What does the training data look for this?
Any information you can share in that regard? I'm keen to try and replicate this if I can...
SDA does not rely on massive external data. V1.0 We used a curated dataset of approximately 1k high-aesthetic image-text pairs as "semantic anchors."
Scale and Focus: Unlike pre-training from scratch, the goal of SDA is not to teach the model "new knowledge" but to realign its "behavioral patterns" using the Teacher model as a guide. Therefore, the breadth of semantic coverage is far more critical than raw data volume.
Semantic Scope: The training set covers a wide range of subjects, from human poses and natural landscapes to architectural compositions and fantasy art. This broad coverage ensures that the SDA LoRA's "velocity field rotation" is generalized across all feature domains, rather than being confined to a specific style.
BUT!SDA might not require any external pixel information at all.
Diversity as a Mathematical Mapping: Diversity collapse is essentially a mathematical mapping failure—where the model projects different noise seeds onto the same output (collapsing the Jacobian of the function). Restoring this diversity is a topological correction in the latent space.

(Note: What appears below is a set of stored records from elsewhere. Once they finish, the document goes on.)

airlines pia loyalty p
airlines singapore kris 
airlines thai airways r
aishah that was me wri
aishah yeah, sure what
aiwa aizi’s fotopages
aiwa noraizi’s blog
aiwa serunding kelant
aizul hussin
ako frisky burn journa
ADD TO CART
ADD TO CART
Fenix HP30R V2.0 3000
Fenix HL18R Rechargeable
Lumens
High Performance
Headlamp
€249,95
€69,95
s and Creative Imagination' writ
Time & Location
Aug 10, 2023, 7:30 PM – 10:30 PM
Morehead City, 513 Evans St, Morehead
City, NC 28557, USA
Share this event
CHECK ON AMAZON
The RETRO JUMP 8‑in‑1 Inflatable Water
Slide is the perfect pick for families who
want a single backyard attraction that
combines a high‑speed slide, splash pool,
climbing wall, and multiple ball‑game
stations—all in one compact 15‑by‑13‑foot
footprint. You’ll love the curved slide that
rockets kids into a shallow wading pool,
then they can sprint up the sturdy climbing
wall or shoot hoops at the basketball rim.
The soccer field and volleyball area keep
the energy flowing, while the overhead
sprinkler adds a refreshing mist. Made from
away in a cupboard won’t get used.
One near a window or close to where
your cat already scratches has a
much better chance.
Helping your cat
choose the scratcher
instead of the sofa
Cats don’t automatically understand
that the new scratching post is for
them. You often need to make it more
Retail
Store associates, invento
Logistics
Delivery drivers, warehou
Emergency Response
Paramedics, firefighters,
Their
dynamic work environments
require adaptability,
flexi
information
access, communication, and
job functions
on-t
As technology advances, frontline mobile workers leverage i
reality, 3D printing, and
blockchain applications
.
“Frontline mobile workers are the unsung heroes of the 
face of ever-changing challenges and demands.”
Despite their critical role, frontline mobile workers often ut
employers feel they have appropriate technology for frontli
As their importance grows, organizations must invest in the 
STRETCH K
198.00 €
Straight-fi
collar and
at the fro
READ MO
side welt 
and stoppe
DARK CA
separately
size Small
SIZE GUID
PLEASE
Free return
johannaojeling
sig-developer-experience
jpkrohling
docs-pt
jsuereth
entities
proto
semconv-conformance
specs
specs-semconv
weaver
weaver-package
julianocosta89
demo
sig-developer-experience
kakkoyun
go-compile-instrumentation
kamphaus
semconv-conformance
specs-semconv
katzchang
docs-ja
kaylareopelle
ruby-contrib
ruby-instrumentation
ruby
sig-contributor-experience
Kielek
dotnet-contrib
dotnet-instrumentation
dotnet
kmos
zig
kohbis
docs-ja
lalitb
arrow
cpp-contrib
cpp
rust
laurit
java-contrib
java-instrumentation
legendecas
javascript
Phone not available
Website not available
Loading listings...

Extracting Logic from the Teacher’s "Brain": In the SDA framework, the actual "diversity signal" is derived from the real-time alignment with the Teacher model’s noise-response patterns.

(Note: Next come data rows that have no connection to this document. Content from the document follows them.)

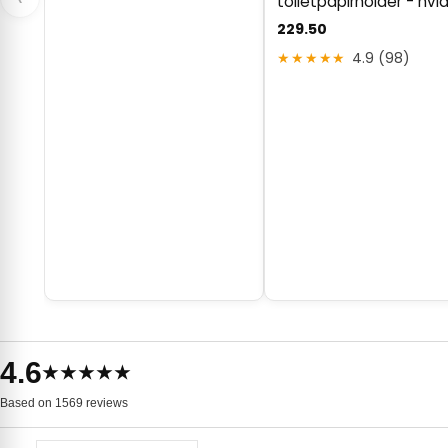
toiletpapirholder - hvi
229.50
★★★★★
4.9 (98)
4.6
★★★★★
Based on 1569 reviews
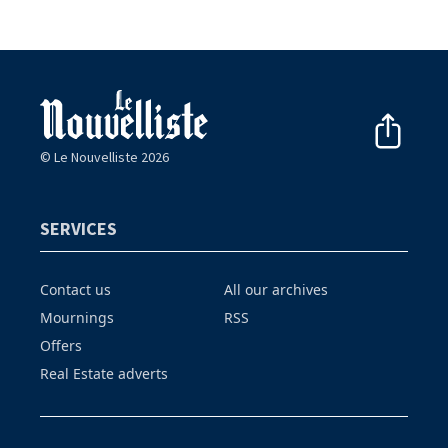
© Le Nouvelliste 2026
SERVICES
Contact us
All our archives
Mournings
RSS
Offers
Real Estate adverts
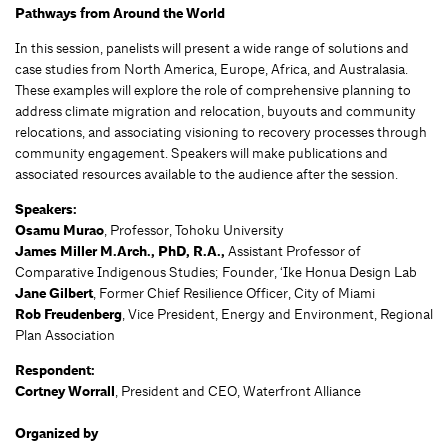
Pathways from Around the World
In this session, panelists will present a wide range of solutions and
case studies from North America, Europe, Africa, and Australasia.
These examples will explore the role of comprehensive planning to
address climate migration and relocation, buyouts and community
relocations, and associating visioning to recovery processes through
community engagement. Speakers will make publications and
associated resources available to the audience after the session.
Speakers:
Osamu Murao
, Professor, Tohoku University
James Miller M.Arch., PhD, R.A.,
Assistant Professor of
Comparative Indigenous Studies; Founder, ‘Ike Honua Design Lab
Jane Gilbert
, Former Chief Resilience Officer, City of Miami
Rob Freudenberg
, Vice President, Energy and Environment, Regional
Plan Association
Respondent:
Cortney Worrall
, President and CEO, Waterfront Alliance
Organized by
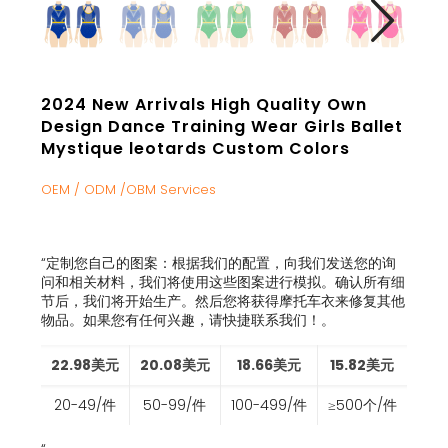
2024 New Arrivals High Quality Own
Design Dance Training Wear Girls Ballet
Mystique leotards Custom Colors
OEM / ODM /OBM Services
“
定制您自己的图案：根据我们的配置，向我们发送您的询
问和相关材料，我们将使用这些图案进行模拟。确认所有细
节后，我们将开始生产。然后您将获得摩托车衣来修复其他
物品。如果您有任何兴趣，请快捷联系我们！
。
22.98美元
20.08美元
18.66美元
15.82美元
20-49/件
50-99/件
100-499/件
≥500个/件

Image-Free Potential: Theoretically, we could feed the model purely random prompts and random noise. The necessary $x_0$ (clean target features) can be generated on-the-fly by the Teacher model (the non-distilled Z-Image) as synthetic latents.
Logic over Pixels: Diversity recovery comes from "extracting the logic" of the Teacher, not from the pixel information of a dataset. This "Image-Free" characteristic proves that SDA repairs the model at the logical/dynamics level rather than just "patching" pixels. This is precisely why such a small parameter shift can trigger such massive compositional changes.